#### Record excerpts

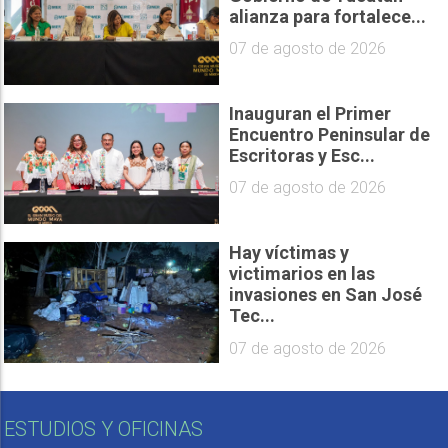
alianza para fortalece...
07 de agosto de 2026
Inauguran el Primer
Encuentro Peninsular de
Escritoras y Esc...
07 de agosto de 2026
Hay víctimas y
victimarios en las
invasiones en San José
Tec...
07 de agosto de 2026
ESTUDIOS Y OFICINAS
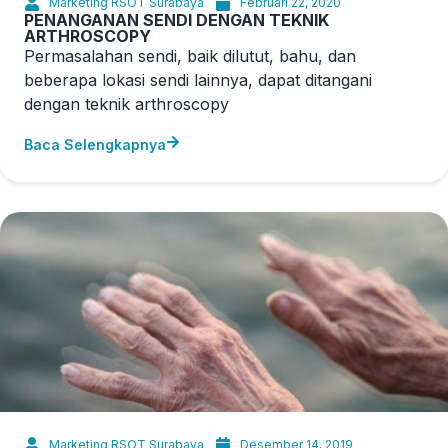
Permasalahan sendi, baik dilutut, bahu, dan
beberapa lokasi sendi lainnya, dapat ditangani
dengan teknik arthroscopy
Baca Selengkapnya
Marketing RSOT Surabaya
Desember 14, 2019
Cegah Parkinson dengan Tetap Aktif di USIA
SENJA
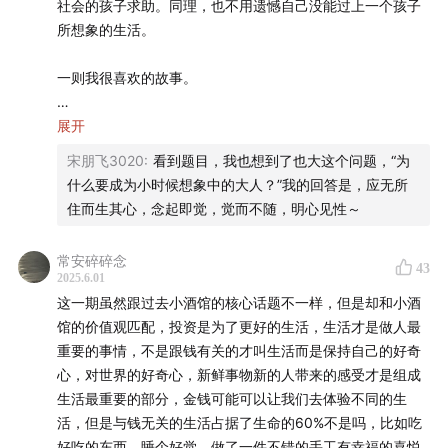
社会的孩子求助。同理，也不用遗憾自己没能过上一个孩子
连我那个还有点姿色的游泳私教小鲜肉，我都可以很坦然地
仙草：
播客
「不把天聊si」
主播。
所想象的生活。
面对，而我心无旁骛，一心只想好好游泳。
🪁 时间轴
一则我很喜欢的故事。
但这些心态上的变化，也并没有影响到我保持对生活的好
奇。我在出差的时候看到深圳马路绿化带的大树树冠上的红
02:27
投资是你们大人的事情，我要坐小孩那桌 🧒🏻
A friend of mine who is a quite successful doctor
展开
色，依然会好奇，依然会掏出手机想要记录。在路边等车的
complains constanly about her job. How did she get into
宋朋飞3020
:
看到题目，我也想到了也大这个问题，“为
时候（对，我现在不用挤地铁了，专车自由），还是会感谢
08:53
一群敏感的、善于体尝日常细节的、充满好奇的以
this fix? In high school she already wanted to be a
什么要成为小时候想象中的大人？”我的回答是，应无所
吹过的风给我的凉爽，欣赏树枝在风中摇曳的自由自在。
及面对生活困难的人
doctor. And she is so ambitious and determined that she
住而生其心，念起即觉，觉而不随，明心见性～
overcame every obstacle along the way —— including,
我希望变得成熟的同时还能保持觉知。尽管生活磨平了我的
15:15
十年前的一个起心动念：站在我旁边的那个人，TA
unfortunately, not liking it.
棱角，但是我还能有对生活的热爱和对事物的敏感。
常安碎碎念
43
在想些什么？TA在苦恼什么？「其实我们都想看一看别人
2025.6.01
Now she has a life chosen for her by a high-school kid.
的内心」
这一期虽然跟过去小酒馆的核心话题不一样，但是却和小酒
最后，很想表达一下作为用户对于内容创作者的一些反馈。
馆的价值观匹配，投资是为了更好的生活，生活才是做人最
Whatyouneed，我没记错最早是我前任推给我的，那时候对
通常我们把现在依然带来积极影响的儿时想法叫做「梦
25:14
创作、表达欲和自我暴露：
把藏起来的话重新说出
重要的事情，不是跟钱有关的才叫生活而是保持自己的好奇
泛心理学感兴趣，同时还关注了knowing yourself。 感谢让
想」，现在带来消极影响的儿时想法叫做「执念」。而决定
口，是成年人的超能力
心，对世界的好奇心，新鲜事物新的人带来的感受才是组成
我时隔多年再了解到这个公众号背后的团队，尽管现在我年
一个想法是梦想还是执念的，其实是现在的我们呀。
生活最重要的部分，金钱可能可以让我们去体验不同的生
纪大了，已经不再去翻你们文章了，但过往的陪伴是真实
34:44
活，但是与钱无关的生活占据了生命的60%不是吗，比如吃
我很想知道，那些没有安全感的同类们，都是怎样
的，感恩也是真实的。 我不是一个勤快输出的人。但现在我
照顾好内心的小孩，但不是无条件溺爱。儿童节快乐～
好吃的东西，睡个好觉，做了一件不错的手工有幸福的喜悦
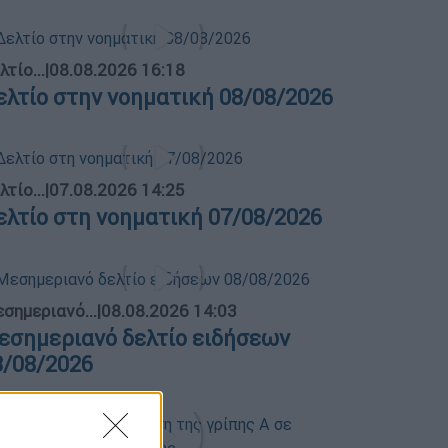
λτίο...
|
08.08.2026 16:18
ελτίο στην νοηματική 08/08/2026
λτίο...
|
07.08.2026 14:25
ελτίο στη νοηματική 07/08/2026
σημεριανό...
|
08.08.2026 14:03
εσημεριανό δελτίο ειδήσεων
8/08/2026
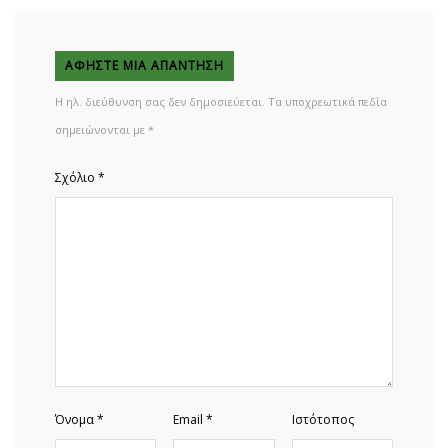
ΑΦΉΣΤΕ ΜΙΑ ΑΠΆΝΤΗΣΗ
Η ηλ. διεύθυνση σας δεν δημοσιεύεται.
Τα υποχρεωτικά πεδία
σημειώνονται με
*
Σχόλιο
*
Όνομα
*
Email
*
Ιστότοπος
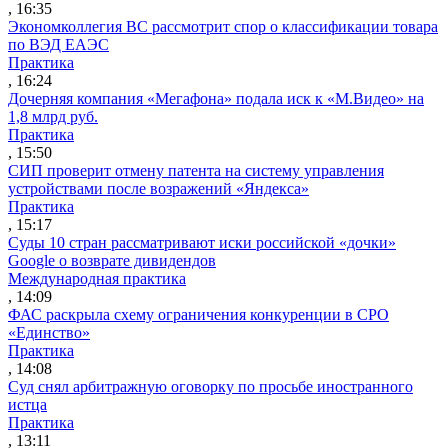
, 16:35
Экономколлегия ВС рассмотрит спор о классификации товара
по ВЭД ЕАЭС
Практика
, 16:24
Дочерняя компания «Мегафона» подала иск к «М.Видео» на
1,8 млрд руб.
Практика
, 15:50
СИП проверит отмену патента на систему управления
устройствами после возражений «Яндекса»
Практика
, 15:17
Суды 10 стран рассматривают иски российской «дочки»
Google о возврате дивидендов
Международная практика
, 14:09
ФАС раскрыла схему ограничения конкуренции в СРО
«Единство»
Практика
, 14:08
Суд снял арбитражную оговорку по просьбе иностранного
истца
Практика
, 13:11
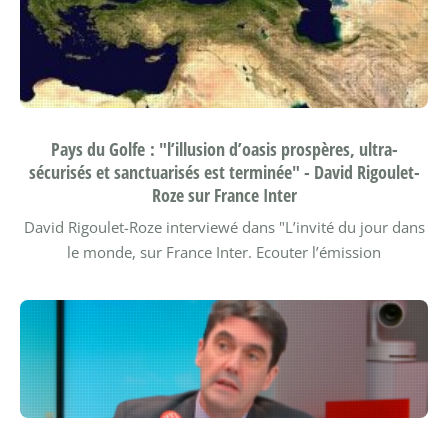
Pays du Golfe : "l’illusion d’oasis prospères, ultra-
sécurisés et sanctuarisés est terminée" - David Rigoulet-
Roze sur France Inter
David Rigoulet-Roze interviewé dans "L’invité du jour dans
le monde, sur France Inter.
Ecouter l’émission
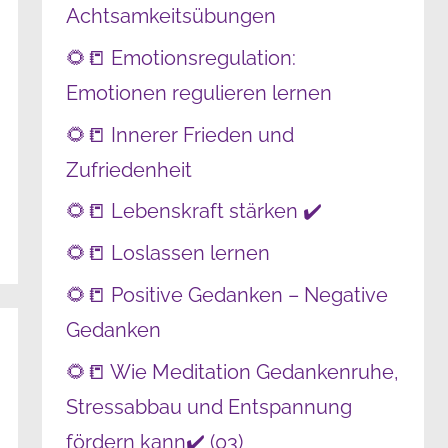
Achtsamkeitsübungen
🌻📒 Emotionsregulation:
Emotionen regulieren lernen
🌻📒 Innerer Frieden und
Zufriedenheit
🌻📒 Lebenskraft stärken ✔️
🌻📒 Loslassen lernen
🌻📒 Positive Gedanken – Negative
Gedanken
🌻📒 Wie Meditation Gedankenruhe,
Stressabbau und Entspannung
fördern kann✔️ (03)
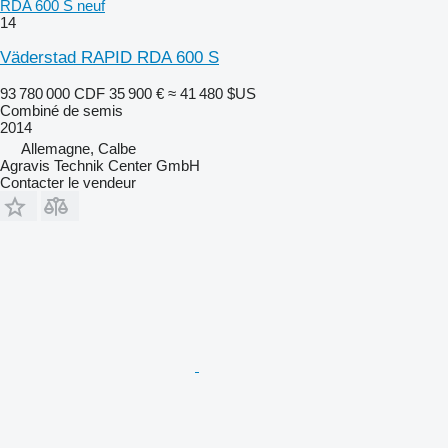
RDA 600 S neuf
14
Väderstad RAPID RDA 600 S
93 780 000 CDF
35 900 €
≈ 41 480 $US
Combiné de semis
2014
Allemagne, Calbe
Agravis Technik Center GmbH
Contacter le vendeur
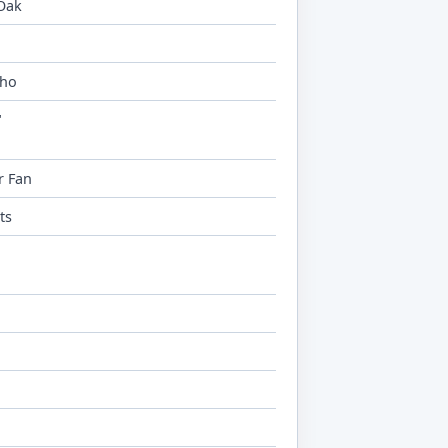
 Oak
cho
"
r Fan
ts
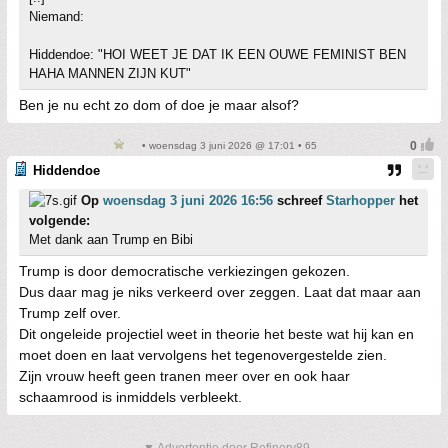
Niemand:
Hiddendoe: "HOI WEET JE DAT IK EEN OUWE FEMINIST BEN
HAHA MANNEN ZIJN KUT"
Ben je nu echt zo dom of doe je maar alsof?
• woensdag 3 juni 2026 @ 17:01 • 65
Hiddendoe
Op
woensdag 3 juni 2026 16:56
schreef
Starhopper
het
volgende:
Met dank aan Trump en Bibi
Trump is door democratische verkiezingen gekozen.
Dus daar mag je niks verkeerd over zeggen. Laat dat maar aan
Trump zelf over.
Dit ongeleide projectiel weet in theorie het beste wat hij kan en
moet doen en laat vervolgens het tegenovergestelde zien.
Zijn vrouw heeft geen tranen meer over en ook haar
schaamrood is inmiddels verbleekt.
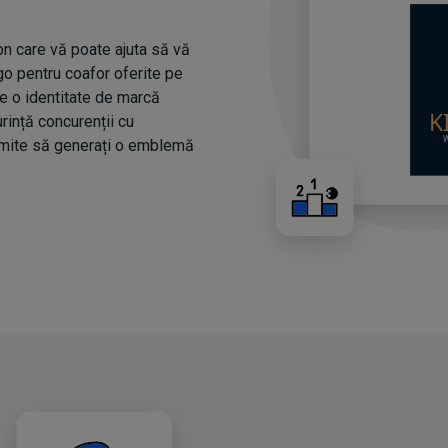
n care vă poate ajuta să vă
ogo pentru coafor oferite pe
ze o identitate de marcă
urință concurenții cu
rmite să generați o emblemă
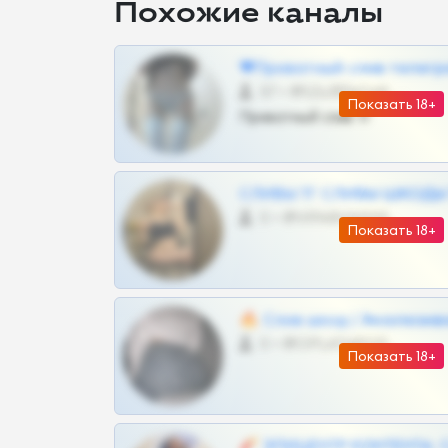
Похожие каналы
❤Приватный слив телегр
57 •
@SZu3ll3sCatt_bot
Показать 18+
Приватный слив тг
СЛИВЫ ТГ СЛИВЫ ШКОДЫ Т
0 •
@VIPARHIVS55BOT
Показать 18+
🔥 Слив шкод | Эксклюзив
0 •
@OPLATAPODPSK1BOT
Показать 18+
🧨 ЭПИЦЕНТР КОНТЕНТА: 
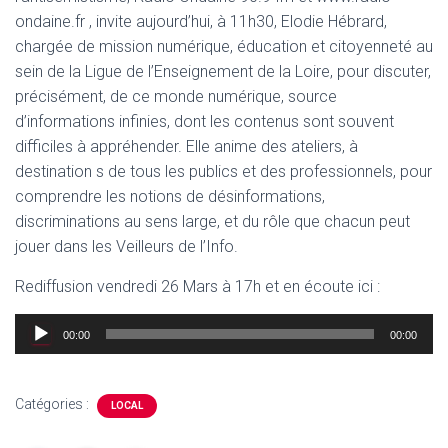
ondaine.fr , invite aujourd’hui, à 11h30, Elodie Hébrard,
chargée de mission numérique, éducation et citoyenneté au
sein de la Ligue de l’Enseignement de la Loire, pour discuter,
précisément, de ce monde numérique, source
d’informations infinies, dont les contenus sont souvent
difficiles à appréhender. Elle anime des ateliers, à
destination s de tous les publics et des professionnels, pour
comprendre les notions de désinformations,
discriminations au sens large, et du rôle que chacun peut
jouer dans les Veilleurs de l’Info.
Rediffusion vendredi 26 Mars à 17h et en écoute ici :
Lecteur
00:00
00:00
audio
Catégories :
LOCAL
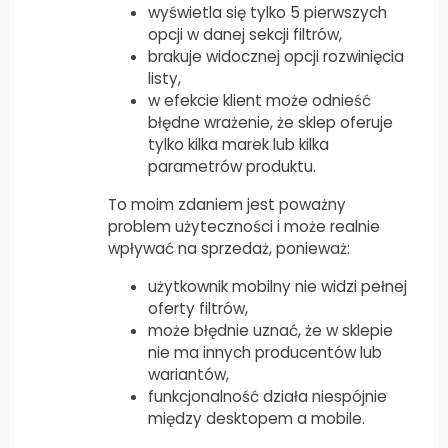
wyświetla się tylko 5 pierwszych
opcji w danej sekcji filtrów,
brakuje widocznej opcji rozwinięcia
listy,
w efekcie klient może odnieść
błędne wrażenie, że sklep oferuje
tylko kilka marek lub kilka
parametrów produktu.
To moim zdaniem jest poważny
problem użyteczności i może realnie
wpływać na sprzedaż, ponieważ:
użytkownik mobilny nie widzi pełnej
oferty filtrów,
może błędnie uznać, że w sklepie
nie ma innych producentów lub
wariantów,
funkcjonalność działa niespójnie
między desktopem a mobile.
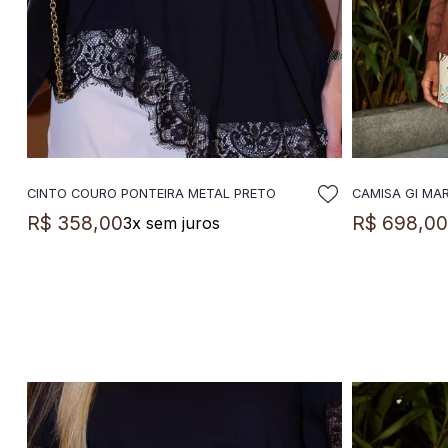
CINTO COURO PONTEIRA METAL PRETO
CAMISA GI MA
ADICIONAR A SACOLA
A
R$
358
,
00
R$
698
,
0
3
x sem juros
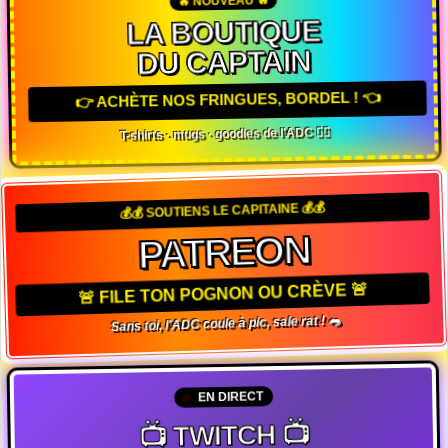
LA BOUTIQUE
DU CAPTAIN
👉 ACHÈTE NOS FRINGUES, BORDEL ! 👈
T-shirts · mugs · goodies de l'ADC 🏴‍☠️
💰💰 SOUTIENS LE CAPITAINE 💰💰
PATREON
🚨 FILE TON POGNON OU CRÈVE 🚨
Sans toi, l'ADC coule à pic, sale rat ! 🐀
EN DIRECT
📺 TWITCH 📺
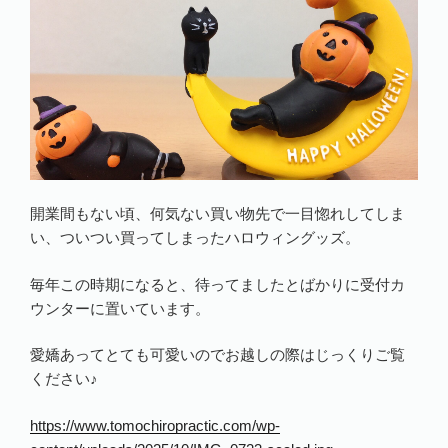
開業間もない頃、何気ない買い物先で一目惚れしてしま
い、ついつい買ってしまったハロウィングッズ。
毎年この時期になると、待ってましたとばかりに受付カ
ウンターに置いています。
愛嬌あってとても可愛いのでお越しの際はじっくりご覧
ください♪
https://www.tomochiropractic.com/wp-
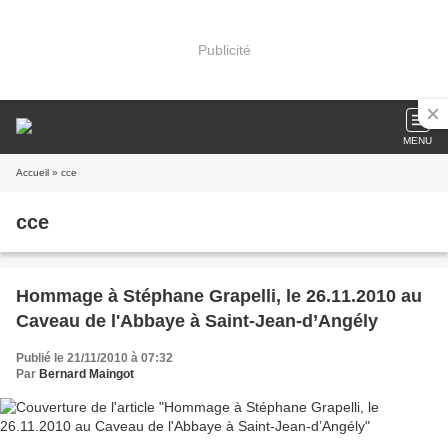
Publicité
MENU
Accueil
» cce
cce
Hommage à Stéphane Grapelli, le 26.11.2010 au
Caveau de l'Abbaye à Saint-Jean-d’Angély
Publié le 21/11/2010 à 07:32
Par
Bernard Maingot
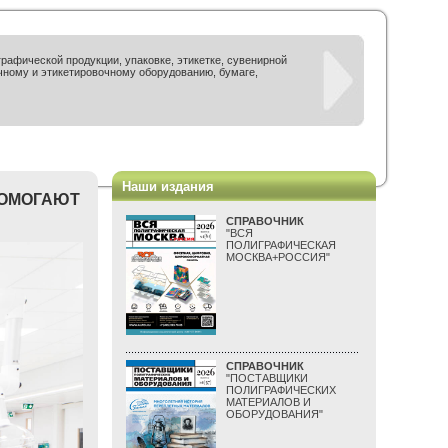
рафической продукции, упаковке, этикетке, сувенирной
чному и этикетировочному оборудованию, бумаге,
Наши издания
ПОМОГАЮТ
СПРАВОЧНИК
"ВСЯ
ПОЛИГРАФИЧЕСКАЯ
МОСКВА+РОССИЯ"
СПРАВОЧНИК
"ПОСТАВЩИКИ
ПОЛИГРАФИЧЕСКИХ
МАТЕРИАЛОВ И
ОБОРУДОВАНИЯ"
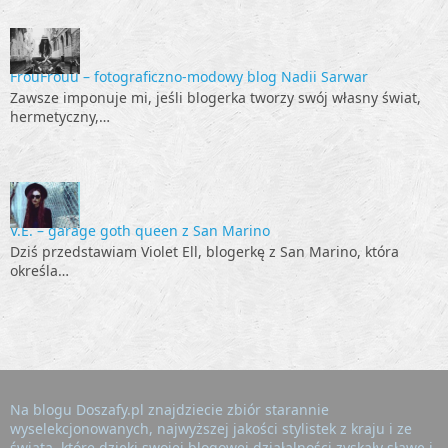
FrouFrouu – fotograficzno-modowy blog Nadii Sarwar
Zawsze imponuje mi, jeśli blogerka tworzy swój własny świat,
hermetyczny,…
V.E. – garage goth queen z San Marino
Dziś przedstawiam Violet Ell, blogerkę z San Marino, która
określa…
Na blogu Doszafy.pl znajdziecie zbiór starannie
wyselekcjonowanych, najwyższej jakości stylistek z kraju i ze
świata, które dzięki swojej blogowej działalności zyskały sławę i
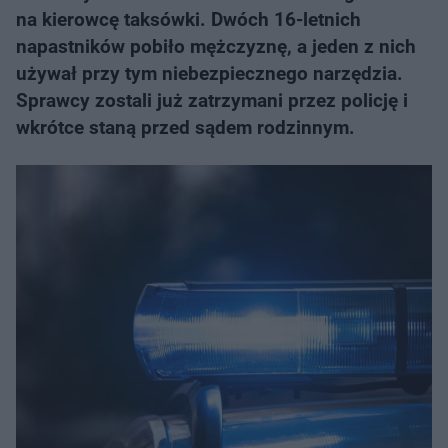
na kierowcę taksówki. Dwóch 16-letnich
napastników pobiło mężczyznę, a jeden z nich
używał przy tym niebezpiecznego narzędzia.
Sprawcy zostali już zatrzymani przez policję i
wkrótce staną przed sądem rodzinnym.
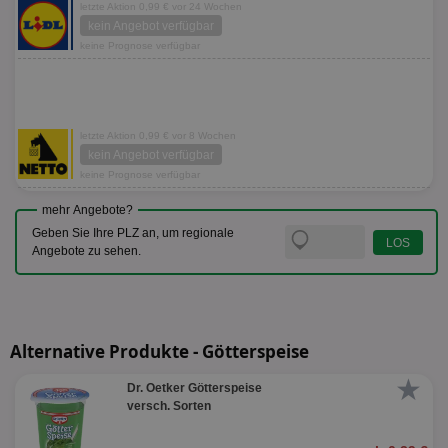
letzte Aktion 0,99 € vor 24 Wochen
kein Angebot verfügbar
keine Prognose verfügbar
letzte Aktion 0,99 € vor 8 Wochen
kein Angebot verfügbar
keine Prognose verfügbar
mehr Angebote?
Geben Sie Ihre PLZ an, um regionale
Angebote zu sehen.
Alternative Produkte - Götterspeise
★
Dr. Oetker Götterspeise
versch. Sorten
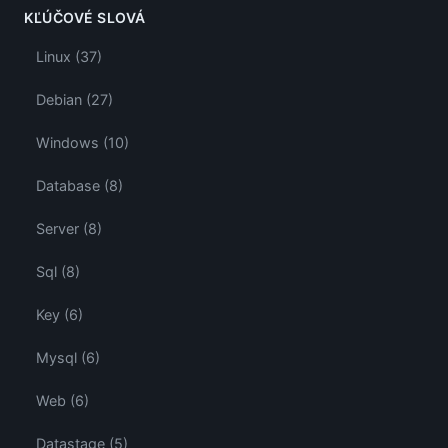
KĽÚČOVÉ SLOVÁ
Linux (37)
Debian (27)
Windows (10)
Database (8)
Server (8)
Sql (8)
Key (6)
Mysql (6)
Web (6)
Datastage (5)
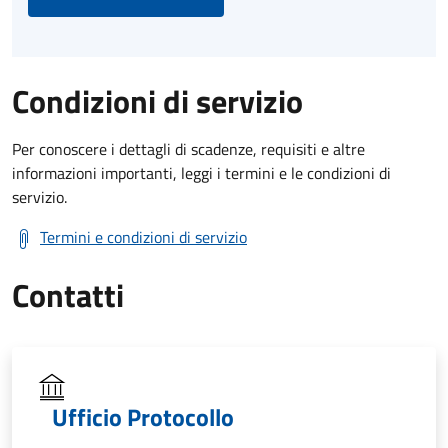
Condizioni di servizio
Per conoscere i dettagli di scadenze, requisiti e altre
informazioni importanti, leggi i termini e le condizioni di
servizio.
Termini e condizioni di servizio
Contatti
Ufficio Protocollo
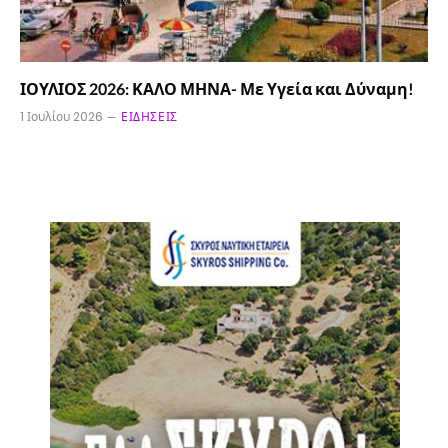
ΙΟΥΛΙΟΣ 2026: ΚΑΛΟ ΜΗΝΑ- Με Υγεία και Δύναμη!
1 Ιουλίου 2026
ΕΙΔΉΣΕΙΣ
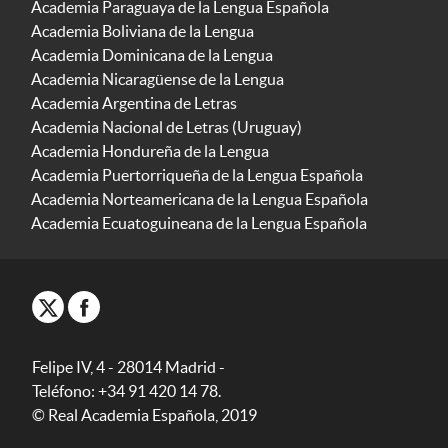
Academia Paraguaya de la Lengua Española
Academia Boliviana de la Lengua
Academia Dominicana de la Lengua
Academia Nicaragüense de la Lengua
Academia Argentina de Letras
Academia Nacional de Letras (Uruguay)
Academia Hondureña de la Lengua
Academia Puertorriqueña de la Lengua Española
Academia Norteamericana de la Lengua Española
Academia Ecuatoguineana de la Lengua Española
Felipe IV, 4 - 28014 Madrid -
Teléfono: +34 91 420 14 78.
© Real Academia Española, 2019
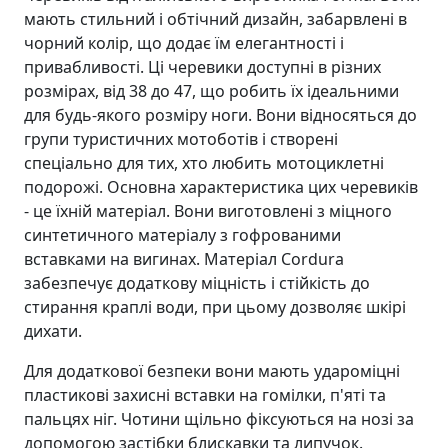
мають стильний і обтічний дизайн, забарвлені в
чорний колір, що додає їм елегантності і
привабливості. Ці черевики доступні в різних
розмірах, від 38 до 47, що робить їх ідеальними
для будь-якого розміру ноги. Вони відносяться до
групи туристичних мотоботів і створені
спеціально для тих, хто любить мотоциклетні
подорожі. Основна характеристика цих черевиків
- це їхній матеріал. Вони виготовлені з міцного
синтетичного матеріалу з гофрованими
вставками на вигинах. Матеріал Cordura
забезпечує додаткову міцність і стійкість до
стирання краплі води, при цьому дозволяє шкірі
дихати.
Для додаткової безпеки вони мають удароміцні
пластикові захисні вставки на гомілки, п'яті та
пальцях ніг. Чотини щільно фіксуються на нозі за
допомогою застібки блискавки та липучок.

########

_Activity_
Leave out the pictures and repeat exactly the lines from the first line of the data through the line containing "心，对世界的好奇心，新鲜事物新的人带来的感受才是组成". Add nothing else.

_Solution to the exercise_
alianza para fortalece...
07 de agosto de 2026
Inauguran el Primer
Encuentro Peninsular de
Escritoras y Esc...
07 de agosto de 2026
Hay víctimas y
victimarios en las
invasiones en San José
Tec...
07 de agosto de 2026
ESTUDIOS Y OFICINAS
Permasalahan sendi, baik dilutut, bahu, dan
beberapa lokasi sendi lainnya, dapat ditangani
dengan teknik arthroscopy
Baca Selengkapnya
Marketing RSOT Surabaya
Desember 14, 2019
Cegah Parkinson dengan Tetap Aktif di USIA
SENJA
社会的孩子求助。同理，也不用遗憾自己没能过上一个孩子
连我那个还有点姿色的游泳私教小鲜肉，我都可以很坦然地
仙草：
播客
「不把天聊si」
主播。
所想象的生活。
面对，而我心无旁骛，一心只想好好游泳。
🪁 时间轴
一则我很喜欢的故事。
但这些心态上的变化，也并没有影响到我保持对生活的好
奇。我在出差的时候看到深圳马路绿化带的大树树冠上的红
02:27
投资是你们大人的事情，我要坐小孩那桌 🧒🏻
A friend of mine who is a quite successful doctor
展开
色，依然会好奇，依然会掏出手机想要记录。在路边等车的
complains constanly about her job. How did she get into
宋朋飞3020
:
看到题目，我也想到了也大这个问题，“为
时候（对，我现在不用挤地铁了，专车自由），还是会感谢
08:53
一群敏感的、善于体尝日常细节的、充满好奇的以
this fix? In high school she already wanted to be a
什么要成为小时候想象中的大人？”我的回答是，应无所
吹过的风给我的凉爽，欣赏树枝在风中摇曳的自由自在。
及面对生活困难的人
doctor. And she is so ambitious and determined that she
住而生其心，念起即觉，觉而不随，明心见性～
overcame every obstacle along the way —— including,
我希望变得成熟的同时还能保持觉知。尽管生活磨平了我的
15:15
十年前的一个起心动念：站在我旁边的那个人，TA
unfortunately, not liking it.
棱角，但是我还能有对生活的热爱和对事物的敏感。
常安碎碎念
43
在想些什么？TA在苦恼什么？「其实我们都想看一看别人
2025.6.01
Now she has a life chosen for her by a high-school kid.
的内心」
这一期虽然跟过去小酒馆的核心话题不一样，但是却和小酒
最后，很想表达一下作为用户对于内容创作者的一些反馈。
馆的价值观匹配，投资是为了更好的生活，生活才是做人最
Whatyouneed，我没记错最早是我前任推给我的，那时候对
通常我们把现在依然带来积极影响的儿时想法叫做「梦
25:14
创作、表达欲和自我暴露：
把藏起来的话重新说出
重要的事情，不是跟钱有关的才叫生活而是保持自己的好奇
泛心理学感兴趣，同时还关注了knowing yourself。 感谢让
想」，现在带来消极影响的儿时想法叫做「执念」。而决定
口，是成年人的超能力
心，对世界的好奇心，新鲜事物新的人带来的感受才是组成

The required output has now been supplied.